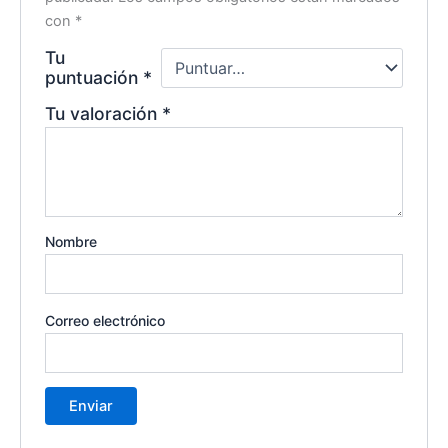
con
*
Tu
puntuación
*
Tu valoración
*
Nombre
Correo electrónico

^^^^^^^^^^^^^^^^

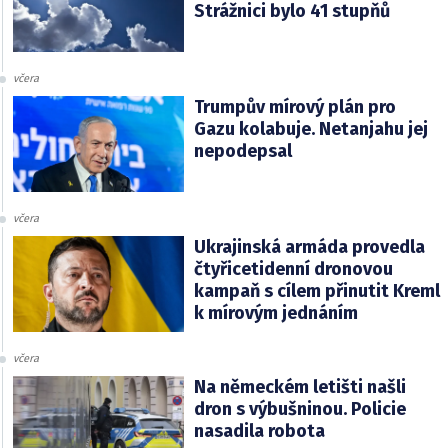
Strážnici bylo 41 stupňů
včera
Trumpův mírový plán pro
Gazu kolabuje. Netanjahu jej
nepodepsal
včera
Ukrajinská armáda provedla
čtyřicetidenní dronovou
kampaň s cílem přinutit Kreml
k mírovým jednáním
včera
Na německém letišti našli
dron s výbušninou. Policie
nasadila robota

^^^^^^^^^^^^^^^^

In the data above, start at the line that has "Gazu kolabuje. Netanjahu jej", stop after the line that has "nasadila robota", and print every line in between exactly as it stands.

Gazu kolabuje. Netanjahu jej
nepodepsal
včera
Ukrajinská armáda provedla
čtyřicetidenní dronovou
kampaň s cílem přinutit Kreml
k mírovým jednáním
včera
Na německém letišti našli
dron s výbušninou. Policie
nasadila robota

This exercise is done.